What is required:
Scan the records and identify every line in which the string "pour" occurs, then return those lines.

------ Supplied records ------

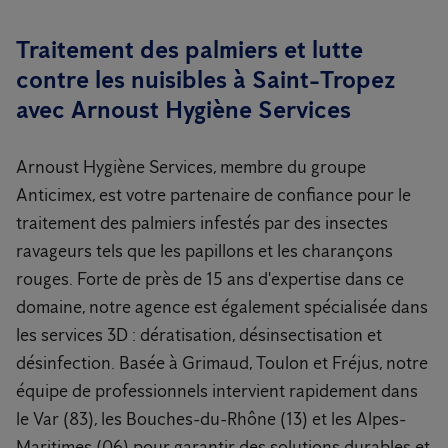
Traitement des palmiers et lutte
contre les nuisibles à Saint-Tropez
avec Arnoust Hygiène Services
Arnoust Hygiène Services, membre du groupe
Anticimex, est votre partenaire de confiance pour le
traitement des palmiers infestés par des insectes
ravageurs tels que les papillons et les charançons
rouges. Forte de près de 15 ans d'expertise dans ce
domaine, notre agence est également spécialisée dans
les services 3D : dératisation, désinsectisation et
désinfection. Basée à Grimaud, Toulon et Fréjus, notre
équipe de professionnels intervient rapidement dans
le Var (83), les Bouches-du-Rhône (13) et les Alpes-
Maritimes (06) pour garantir des solutions durables et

------

Task solution:
Anticimex, est votre partenaire de confiance pour le
Maritimes (06) pour garantir des solutions durables et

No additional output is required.